Peripheral neuropathy (PN) is a common complication of diabetes whose onset is always insidious. When clinical symptoms appear, peripheral nerves have undergone irreversible segmental demyelination and other pathological changes, such as foot ulcers, ulceration and necrosis necessitating limb amputations, which seriously affect the therapeutic effect and life quality. The vibration perception threshold (VPT) in lower extremity is a sensitive predictor of distal symmetric peripheral neuropathy, whose sensitivity and specificity are high, and its sensitivity increases with age [1]. It is suspected that blood glucose and blood lipids may be involved in the PN pathogenesis. Abnormal lipid metabolism is an independent risk factor and is closely related to oxidative stress, insulin resistance, and hyperuricemia [2]. First-degree relatives that are the parents, children, biological brothers or sisters of type 2 diabetes mellitus (FDRs) have same genetic background with patients with type 2 diabetes (T2DM).
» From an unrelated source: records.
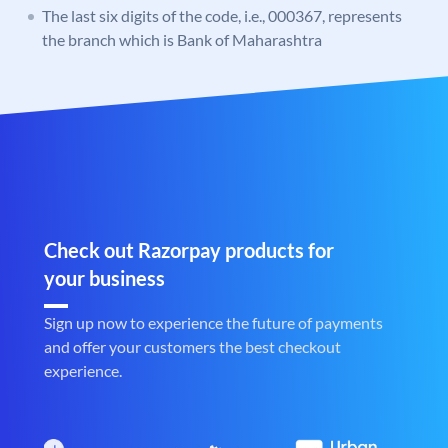
The last six digits of the code, i.e., 000367, represents
the branch which is Bank of Maharashtra
Check out Razorpay products for
your business
Sign up now to experience the future of payments
and offer your customers the best checkout
experience.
At present, the population of FDRs is larger, who are more prone to metabolic disorders, and always with dyslipidemia, hyperuricemia, insulin resistance, and blood glucose fluctuations although have not diagnosed with Diabetes. As far as we know, the occurrence of peripheral neuropathy is related to many factors. Then, whether there is VPT abnormality in FDR not diagnosed with diabetes before, and what may affect VPT, there are few studies in the past. This study is to investigate the VPT status and its influencing factors of FDR.

2. Materials and Methods

2.1. Patients and Samples

We performed an observational study in the first-degree relatives of T2DM treated in our department from September 2013 to September 2014, and 405 FDR at the age of 40 - 60 s who had not been diagnosed with diabetes before were enrolled. The exclusion criteria were: with peripheral neuropathy caused by genetics, drugs, surgery, trauma and other diseases, recent trauma, infection, surgery and other stress condition, accompanied by liver and kidney disease, with cancer.
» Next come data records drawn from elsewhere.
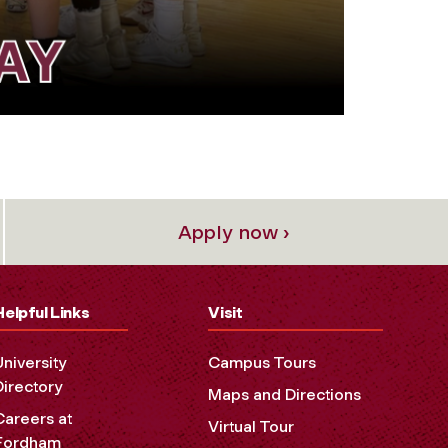
Apply now ›
Helpful Links
Visit
University
Campus Tours
Directory
Maps and Directions
Careers at
Virtual Tour
Fordham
2.2. Clinical and Biochemical Measurements

1) Questionnaires were used to collect all participants, age, medical history, and smoking and drinking habits. Physical examination included measurements of height, weight, waist circumference (WC), hip circumference (HC) and blood pressure. Height was measured after taking off the shoes. Weight was measured after taking off the coat, shoes and taking out the weight in the pocket. A single examiner used a standard measuring tape to measure WC twice at 1.0 cm horizontally above the navel of the participant who was standing and wearing light-weight clothing and after inhalation and exhalation. HC was horizontally measured in the maximum hip circumference. Blood pressure (systolic pressure (SBP), diastolic pressure (diastolic pressure (DBP)) was measured three times for all participants who were seated, after a 5-min rest, by use of an electronic sphygmomanometer (Omron, HEM-770AFuzzy, Kyoto, Japan). The percentage of body fat (Fat %) was measured by bioelectrical impedance method.

2) Overnight fasting blood samples were collected and stored at −20˚C for measuring fasting glucose (FPG), triglycerides (TG), serum total cholesterol (TC), low-density lipoprotein cholesterol (LDL-C), high-density lipoprotein cholesterol (HDL-C), alanine aminotransferase (ALT), aspartate aminotransferase (AST), blood uric acid (UA), creatinine (Cr), urea nitrogen (BUN)) by use of an automatic biochemical analyzer (Beckmann DXC800, USA), HbA1c (high pressure liquid phase method) and 2 hours after oral administration of 75 g of glucose were also measured.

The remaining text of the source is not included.